Economic and Political Impacts
- In India, the recent loosening of pandemic restrictions is not yet prompting any rebound in consumer spending, as consumers continue to hold on to their savings out of fear for the future. The development highlights how the pandemic could leave more lasting economic scars on less developed countries that couldn’t afford massive fiscal and monetary support measures like those in the U.S.
U.S. Policy Response
- Some small businesses trying to access second loans from the reopened Payroll Protection Program are getting rejected because of flags on their files related to problems with their initial applications. The flags relate to anything from clerical errors to indicators of fraud.
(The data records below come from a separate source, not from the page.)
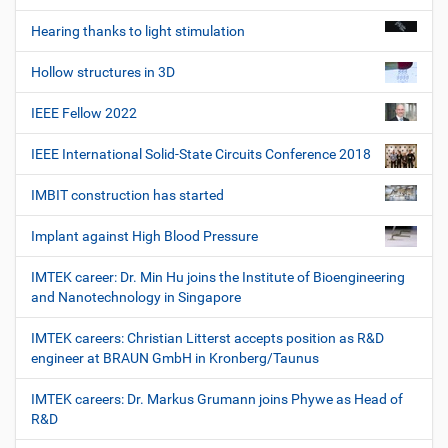
Hearing thanks to light stimulation
Hollow structures in 3D
IEEE Fellow 2022
IEEE International Solid-State Circuits Conference 2018
IMBIT construction has started
Implant against High Blood Pressure
IMTEK career: Dr. Min Hu joins the Institute of Bioengineering
and Nanotechnology in Singapore
IMTEK careers: Christian Litterst accepts position as R&D
engineer at BRAUN GmbH in Kronberg/Taunus
IMTEK careers: Dr. Markus Grumann joins Phywe as Head of
R&D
In order to get more loans in place, the SBA has announced it will issue new guidelines to make sure the flags can more easily be overcome.
Foreign Policy Response
- In an interview with the Financial Times, French Finance Minister Le Maire called on the EU to overcome bureaucratic obstacles slowing the disbursal of its €750 billion recovery fund to member states. He also warned that overcoming the pandemic would probably require re-evaluating eurozone fiscal constraints.